# EE319 - Probability & Random Processes
## *Dr.-Ing. Mukhtar Ullah*, FAST NUCES, Spring 2020
<hr>

## **Lecture 16** (2020-03-13)
## Towards a Calculus of Probability (continued)

### Measures of size for (un)countable sets
The Lebesgue measure, denoted $\mu^{\wedge}$, generalizes the concept of length of an interval in 1-D, area of a rectangle in 2-D, volume of a cuboid in 3-D, and so on to a measure of any set. The Lebesgue measure is useful for uncountable sets but not so for countable sets as it assigns zero value to singletons. To deal with countable sets, the so-called counting measure, denoted $\mu^{\#}$, that generalizes the concept of cardinality for countable sets. 
In the context of probability distributions, the counting measure $\mu^{\#}\left(\mathsf{A}\right)$ of a finite set $\mathsf{A}$ is given by $\left|\mathsf{A}\cap\mathcal{X}^{\#}\right|$. The two measures of the infinitesimal interval
$$
\mathrm{d}\mathsf{B}_{x}=\left(x-\mathrm{d}x,x\right]=\left[x,x+\mathrm{d}x\right)
$$
are then
$$
\mu^{\#}\left(\mathrm{d}\mathsf{B}_{x}\right)=\left[x\in\mathcal{X}^{\#}\right],\quad\mu^{\wedge}\left(\mathrm{d}\mathsf{B}_{x}\right)=\mathrm{d}x
$$
In terms of these two measures, the probability of a Borel set $B$ takes the form of a so-called Lebesgue-Stieltjes integral
$$
P\left(\mathsf{B}\right)=\intop_{\mathsf{B}}f^{\#}\left(x\right)\mu^{\#}\left(\mathrm{d}\mathsf{B}_{x}\right)+\intop_{\mathsf{B}}f^{\wedge}\left(x\right)\left[x\in\mathcal{X}\right]\mu^{\wedge}\left(\mathrm{d}\mathsf{B}_{x}\right)
$$
This justifies the usage of the names discrete probability density (derivative of the probability measure with respect to the counting measure) and continuous probability density (derivative of the probability measure with respect to the Lebesgue measure):
$$
f^{\#}=\frac{\mathrm{d}P}{\mathrm{d}\mu^{\#}},\quad f^{\wedge}=\frac{\mathrm{d}P}{\mathrm{d}\mu^{\wedge}}
$$

### The Random Variable
Recall our proposed strategy for solving any probability problem.
 1. Identify events of interest in any problem.
 1. Find a representation of your events in the form of Borel sets on the real line.
 1. Assign probabilities to simpler Borel sets, that is, right-bounded right-closed intervals.
 1. Determine probabilities of events of interest by application of Kolmogorov axioms and its corollaries.
 
We need to focus on the second point: a way to represent events of interest (in the original event space) to Borel sets (in the event space over the real line). Towards that end, we will employ the concept of a function, or a mapping. Before we get on that road, let us refresh a few concepts of functions.

#### The image of a set
Given a function $g\colon\mathsf{A}\rightarrow\mathsf{B}$, the value
$g\left(a\right)\in B$ assigned to an element $a\in\mathsf{A}$ is
called the image of $a$ under $g$. The set $\left\{ g\left(a\right)\mid a\in\mathsf{A}_{1}\right\} $
of values assigned to elements of a set $\mathsf{A}_{1}\subseteq\mathsf{A}$
is called the image of a set and denoted by $g\left[\mathsf{A}_{1}\right]$.
If the inverse of $g$ exists, that is, if $g$ is one-to-one, then
we write $g^{-1}\left(b\right)$ for the pre-image of $b$. When $g$
is not one-to-one, the point-wise inverse does not exist. The inverse
can still be defined for sets though. For example, $g^{-1}\left[\mathsf{B}_{1}\right]$
is the pre-image of a set $\mathsf{B}_{1}\subseteq\mathsf{B}$.

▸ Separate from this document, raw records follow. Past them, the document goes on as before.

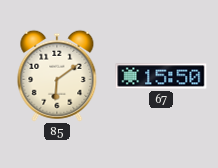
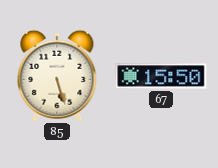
85: 6:09 -> 5:27
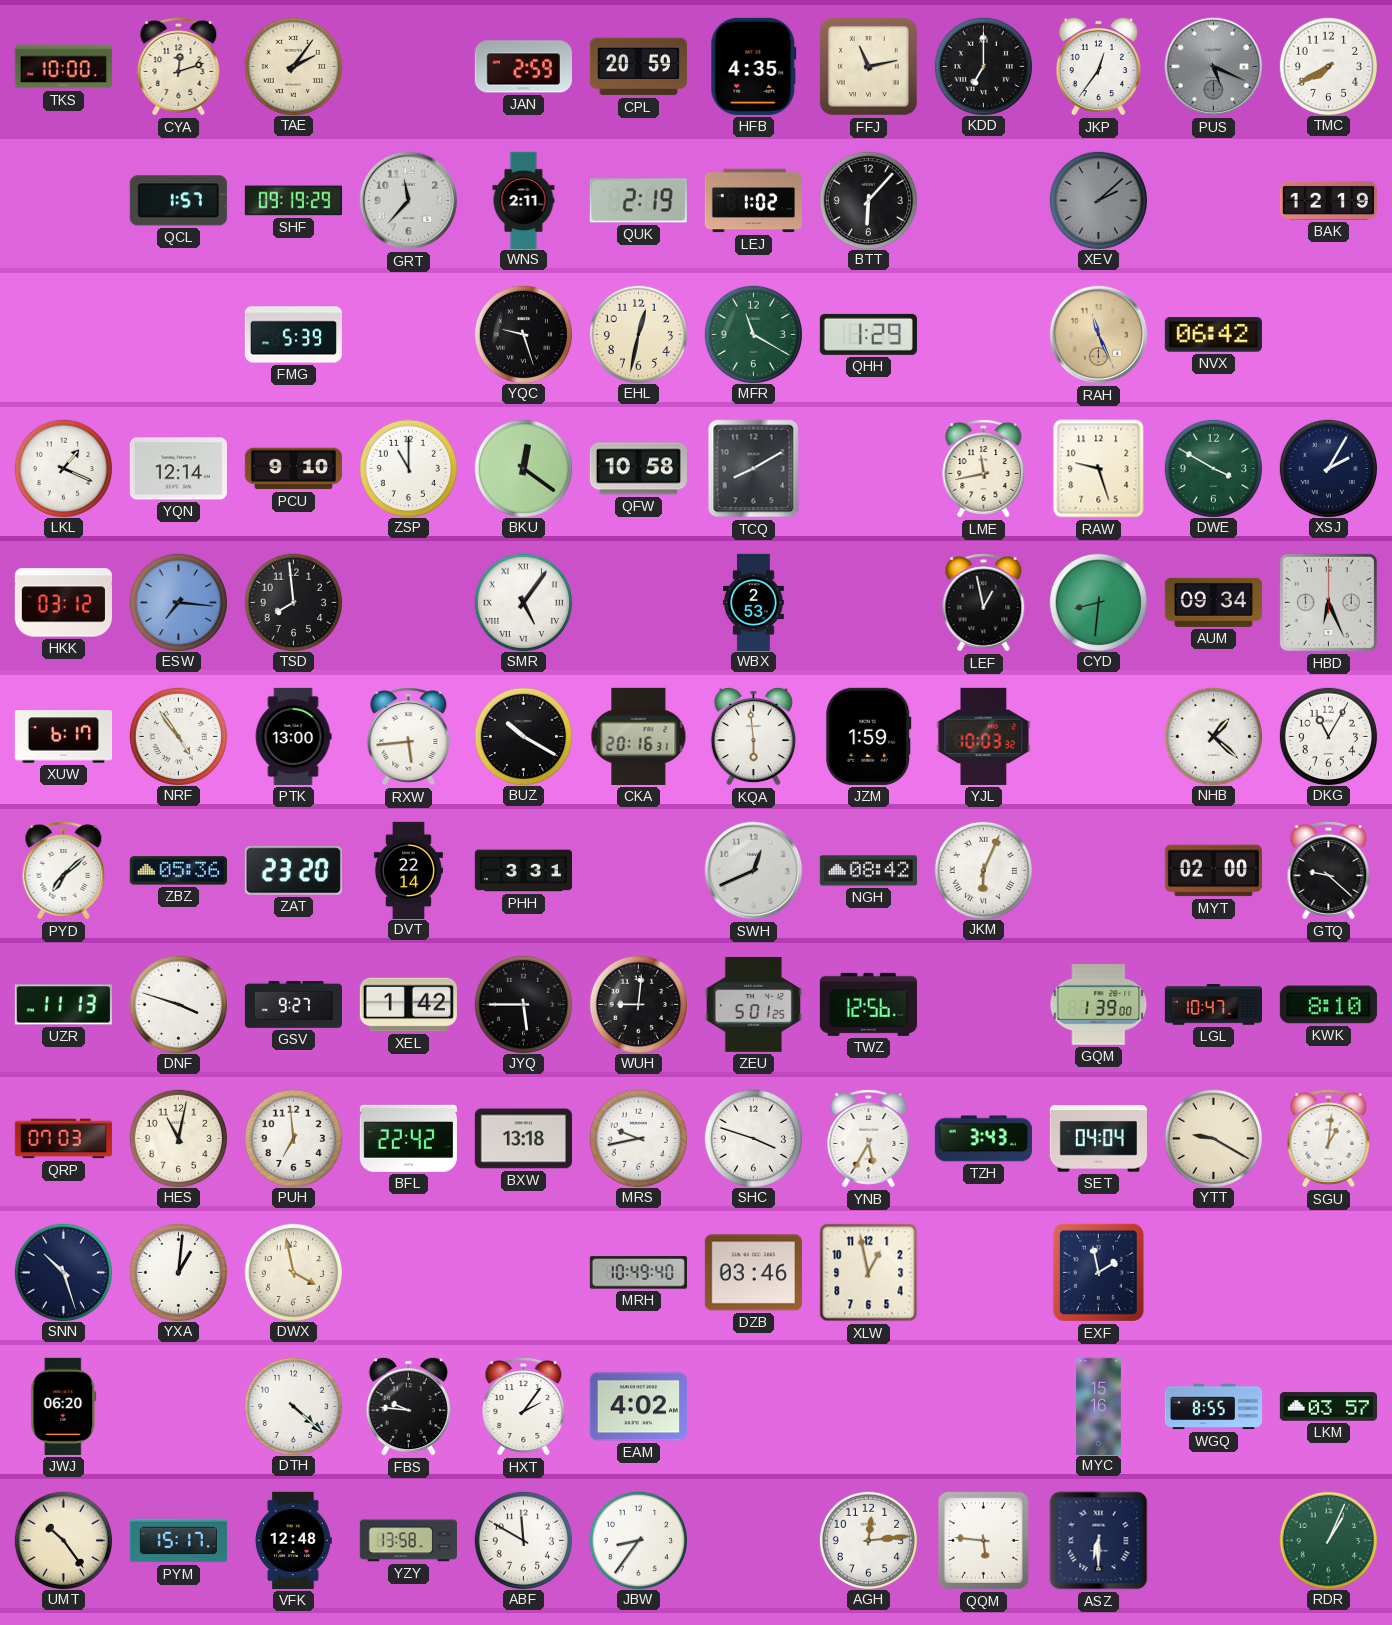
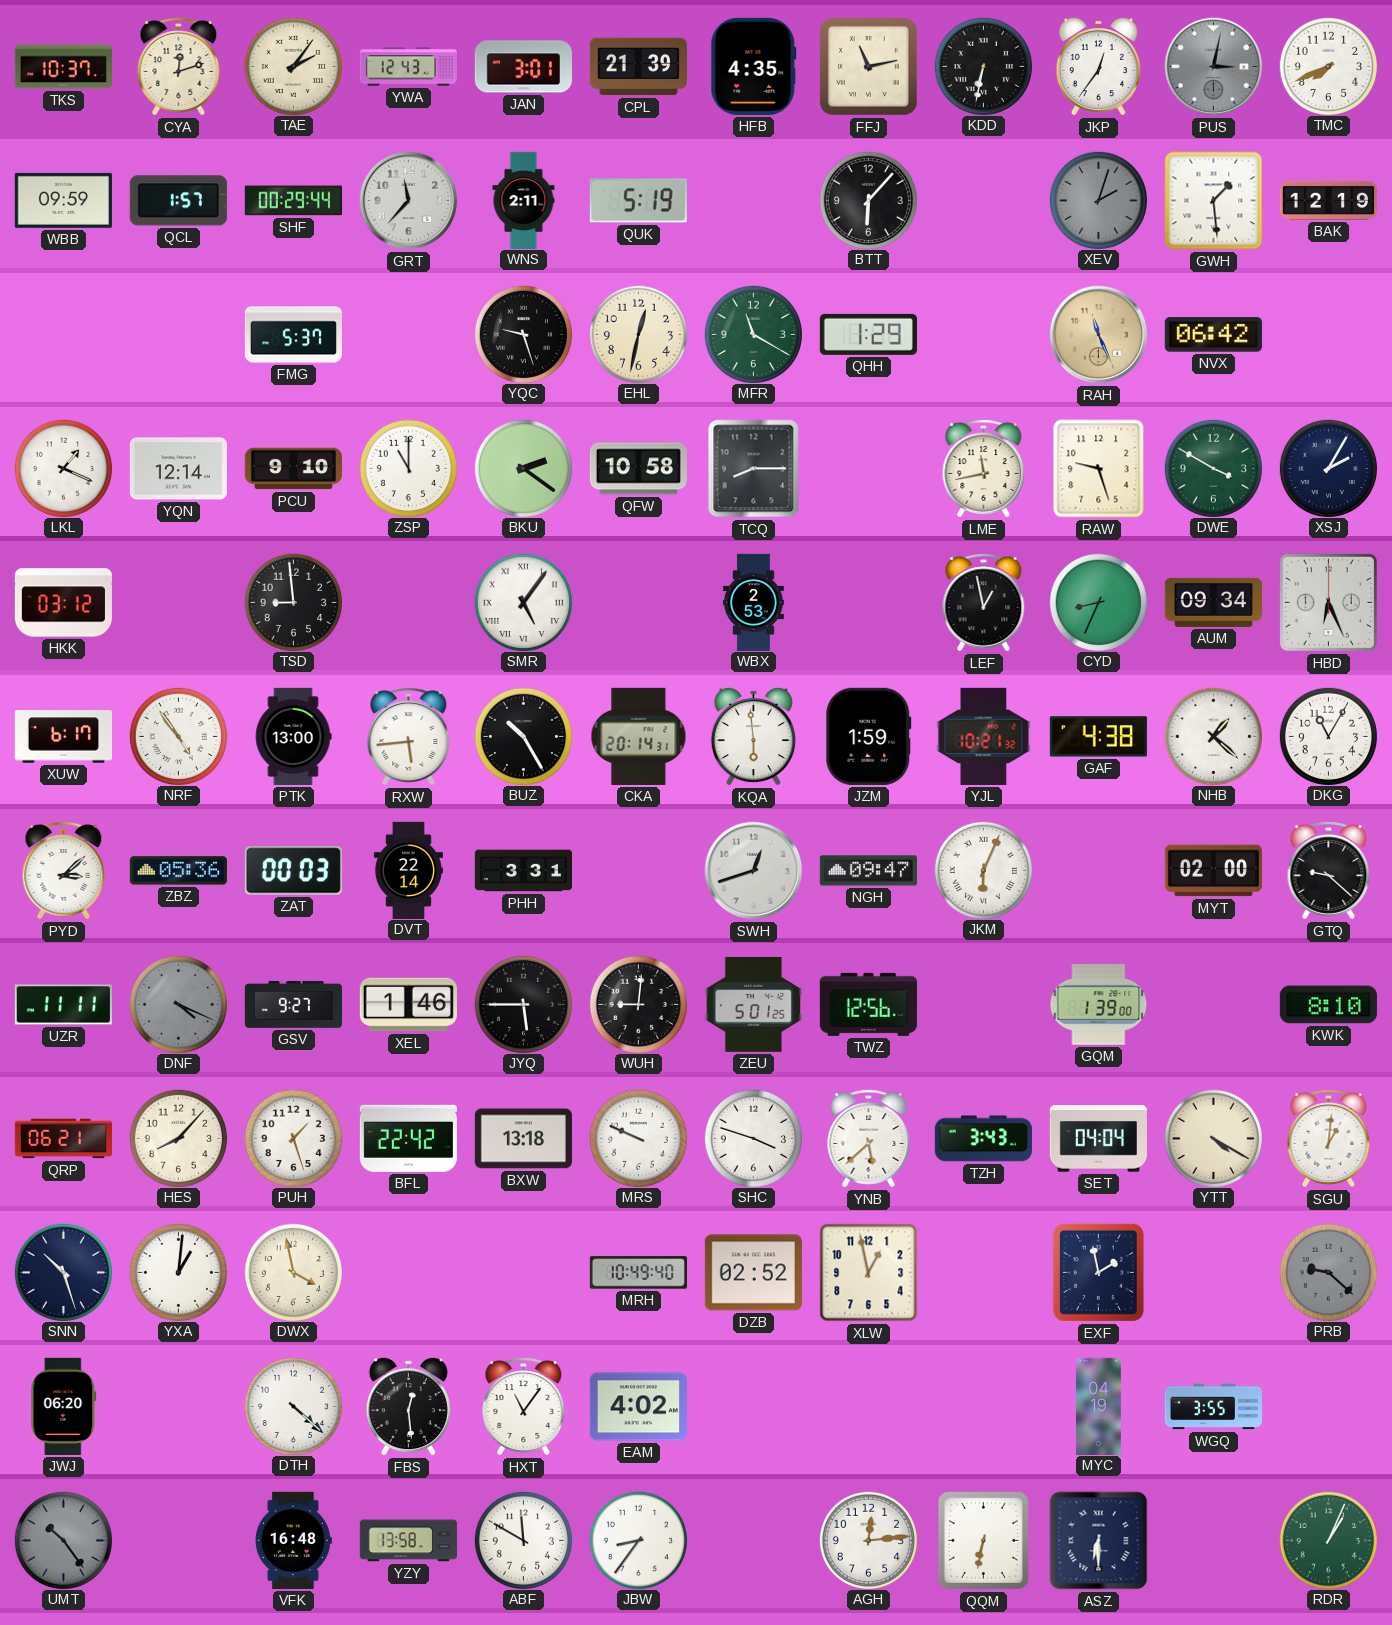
TKS: 10:00 -> 10:37
YWA: none -> 12:43
JAN: 2:59 -> 3:01
CPL: 20:59 -> 21:39
KDD: 7:00 -> 6:32
PUS: 5:19 -> 3:02
TMC: 7:40 -> 7:41
WBB: none -> 09:59
SHF: 09:19 -> 00:29
QUK: 2:19 -> 5:19
LEJ: 1:02 -> none
XEV: 2:08 -> 2:03
GWH: none -> 1:29
FMG: 5:39 -> 5:37
BKU: 12:21 -> 2:21
TCQ: 8:10 -> 8:15
ESW: 7:16 -> none
TSD: 7:59 -> 8:59
CYD: 8:31 -> 8:34
BUZ: 10:20 -> 10:25
CKA: 20:16 -> 20:14
YJL: 10:03 -> 10:21
GAF: none -> 4:38
PYD: 7:08 -> 3:08
ZAT: 23:20 -> 00:03
SWH: 12:41 -> 12:42
NGH: 08:42 -> 09:47
UZR: 11:13 -> 11:11
DNF: 3:48 -> 4:19
DNF dial: white -> grey
XEL: 1:42 -> 1:46
LGL: 10:47 -> none
QRP: 07:03 -> 06:21
HES: 11:02 -> 8:07
PUH: 6:59 -> 1:27
MRS: 9:43 -> 9:49
YNB: 5:35 -> 5:38
YTT: 9:20 -> 4:20
DZB: 03:46 -> 02:52
PRB: none -> 9:22
FBS: 9:46 -> 12:29
HXT: 2:06 -> 11:06
MYC: 15:16 -> 04:19
WGQ: 8:55 -> 3:55
LKM: 03:57 -> none
UMT dial: cream -> grey
PYM: 15:17 -> none
VFK: 12:48 -> 16:48
QQM: 5:46 -> 6:32
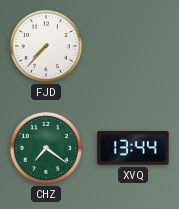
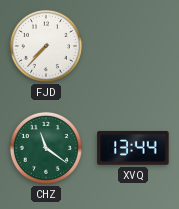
CHZ: 7:21 -> 11:21
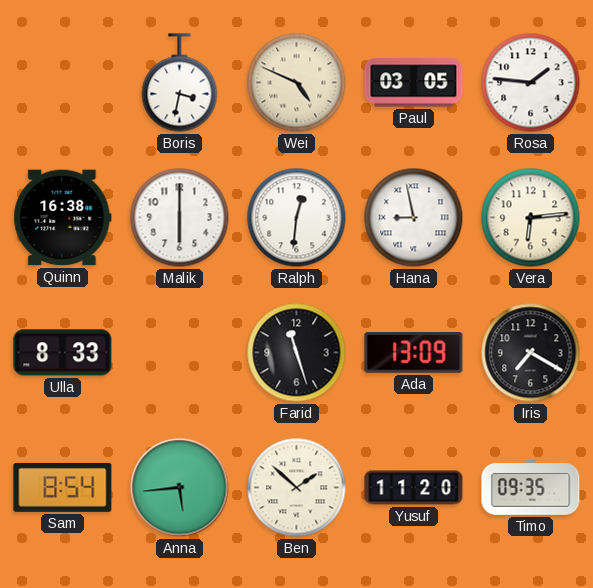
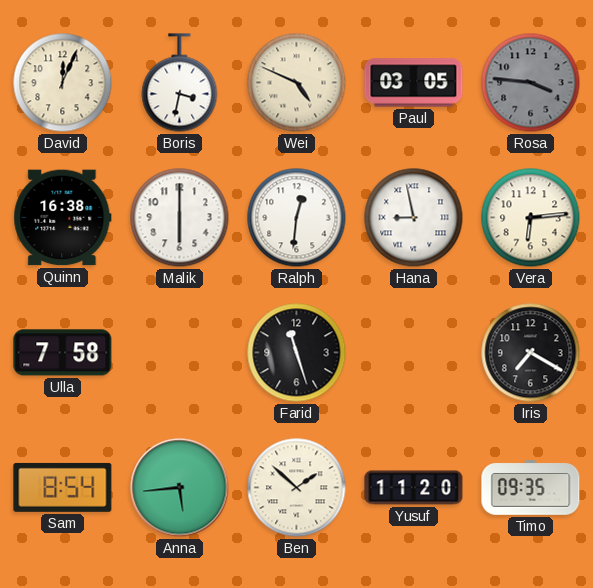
David: none -> 12:04
Rosa: 1:46 -> 3:46
Rosa dial: white -> grey
Ulla: 8:33 -> 7:58
Ada: 13:09 -> none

Given a probability space $\left(\Omega,\mathcal{F},P\right)$ as a model of an experiment, we need a function $X\colon\mathsf{\Omega}\rightarrow\mathbb{R}$ that assigns a real number  $X(\omega)$ to every point $\omega$ of the outcome space in a way that preserves the event structure of the event space $\mathcal{F}$ so that a new probability space $\left(\mathbb{R},\mathfrak{B}\left(\mathbb{R}\right),P_{X}\right)$ can be conveniently used to assign probabilities. The event structure of $\mathcal{F}$ can be preserved only if the inverse $X^{-1}\left[\mathsf{B}\right]$ of every Borel set $B\in\mathfrak{B}\left(\mathbb{R}\right)$ is contained in $\mathcal{F}$. Checking all Borel sets in this way is not practical. Fortunately, we only need to check the right-bounded right-closed intervals of the form $\mathsf{B}_{x}$. All this reasoning leads to the following definition of a random variable.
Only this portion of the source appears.